Our finding that H. pylori induces elongation via a cell retraction defect is supported by the recent observations of Tsutsumi et al., who identified focal adhesion kinase (FAK) as a downstream target of CagA-activated SHP-2 (57). In the experiments of these workers, transfection of AGS cells with wild-type CagA caused a decrease in FAK tyrosine phosphorylation. Tsutsumi et al. proposed that a decrease in FAK activity led to an increase in focal adhesion turnover and thus greater cell motility, although they did not investigate cell movement in real time. Interestingly, they noted that although FAK activity decreased overall in cells expressing CagA, a pool of activated FAK in FA remained at the distal tips of cell extensions. FAK acts upon many substrates and can promote both FA assembly and disassembly (38, 42). FAK is also a direct target of the c-Met receptor tyrosine kinase and c-Src (10), both of which are key players in CagA signaling (7). Based on our finding that elongation is due to a cell retraction defect, we hypothesize that FAK stabilizes FA in the distal tips of elongating cells.

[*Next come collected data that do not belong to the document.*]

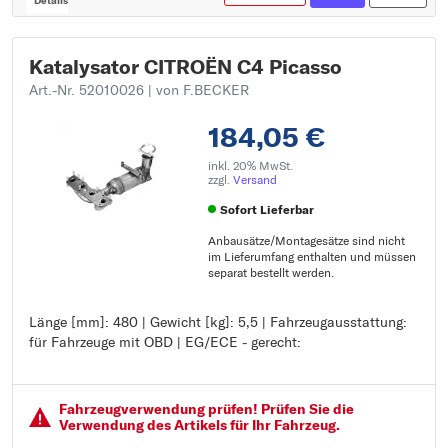
Details
Katalysator CITROËN C4 Picasso
Art.-Nr. 52010026
| von F.BECKER
184,05 €
inkl. 20% MwSt.
zzgl.
Versand
Sofort Lieferbar
Anbausätze/Montagesätze sind nicht
im Lieferumfang enthalten und müssen
separat bestellt werden.
Länge [mm]: 480 | Gewicht [kg]: 5,5 | Fahrzeugausstattung:
Länge [mm]: 480
für Fahrzeuge mit OBD | EG/ECE - gerecht:
Gewicht [kg]: 5,5
Fahrzeugausstattung: für Fahrzeuge mit OBD
EG/ECE - gerecht:
Fahrzeugver­wendung prüfen! Prüfen Sie die
Verwendung des Artikels für Ihr Fahrzeug.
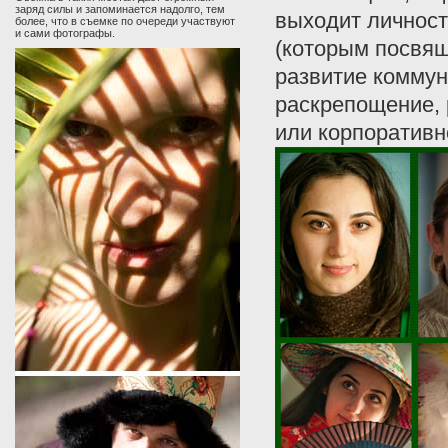
заряд силы и запоминается надолго, тем
выходит личност
более, что в съемке по очереди участвуют
и сами фотографы.
(которым посвящ
развитие коммун
раскрепощение, 
или корпоративн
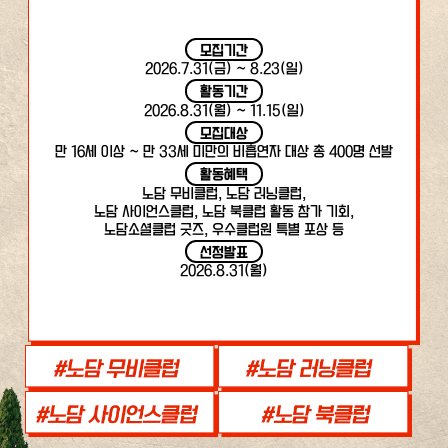
모집기간
2026.7.31(금) ~ 8.23(일)
활동기간
2026.8.31(월) ~ 11.15(일)
모집대상
만 16세 이상 ~ 만 33세 미만의 비흡연자 대상 총 400명 선발
활동혜택
노담 무비클럽, 노담 러닝클럽,
노담 사이언스클럽, 노담 북클럽 활동 참가 기회,
노담소셜클럽 굿즈, 우수클럽원 특별 포상 등
선정발표
2026.8.31(월)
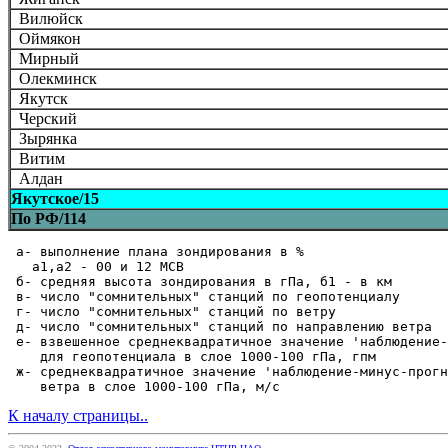
Вилюйск
Оймякон
Мирный
Олекминск
Якутск
Черский
Зырянка
Витим
Алдан
Якутское/15
По РФ/114
 а- выполнение плана зондирования в %

   а1,а2 - 00 и 12 МСВ  

 б- средняя высота зондирования в гПа, б1 - в км  

 в- число "сомнительных" станций по геопотенциалу

 г- число "сомнительных" станций по ветру

 д- число "сомнительных" станций по направлению ветра

 е- взвешенное среднеквадратичное значение 'наблюдение-
    для геопотенциала в слое 1000-100 гПа, гпм

 ж- среднеквадратичное значение 'наблюдение-минус-прогн
К началу страницы..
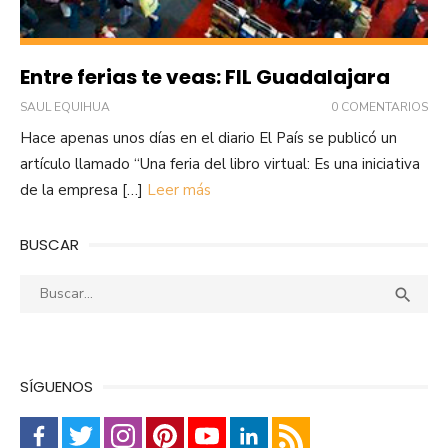
Entre ferias te veas: FIL Guadalajara
SAUL EQUIHUA
0 COMENTARIOS
Hace apenas unos días en el diario El País se publicó un
artículo llamado “Una feria del libro virtual: Es una iniciativa
de la empresa […]
Leer más
BUSCAR
Buscar:
Busca

SÍGUENOS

So far, the cell retraction defect induced by H. pylori CagA is unique among bacterial pathogens both in its Arp2/3-independent mechanism (18) and in its cellular phenomenology. However, the phenotype is reminiscent of the morphological change observed in epithelial cells following infection with vaccinia virus (46, 47). The vaccinia virus-induced phenotype is dependent upon suppression of RhoA signaling to Rho-associated kinase (ROCK) by the viral protein F11L (60). ROCK phosphorylates and activates myosin light chain of myosin II, an actin binding motor protein (33). Inhibition of ROCK with the chemical inhibitor Y-27632 leads to an elongated cell phenotype, likely through inhibition of myosin II phosphorylation (56). This has also been observed in myosin-null Dictyostelium that has a retraction defect during motility (58). We also found that direct inhibition of myosin II in AGS cells with blebbistatin, a specific inhibitor of the motor ATPase (51), results in an elongated cell phenotype reminiscent of H. pylori infection (unpublished observations). Furthermore, FAK is regulated by many of the same pathways that regulate myosin II activity. We attempted to use constitutively activated RhoA, constitutively active myosin light chain (56), and the catalytic domain of ameba PAK (54) to investigate the role of myosin II in CagA-induced AGS cell elongation. However, manipulation of these pathways appeared to cause a general loss of cellular adhesion, which confounded our L/B analysis (data not shown). Therefore, the role of myosin II in the CagA-induced retraction defect, if any, may be best explored in a different model system. Our studies with AGS cells have allowed us to rule out the hypothesis that the Cdc42/Rac1 and Arp2/3 pathways are pathways that contribute to the hummingbird phenotype. Our real-time imaging of H. pylori-infected cells demonstrated that the hummingbird phenotype is caused instead by a cell retraction defect and indicated that different molecular pathways are likely to be the target of CagA signaling in epithelial cells.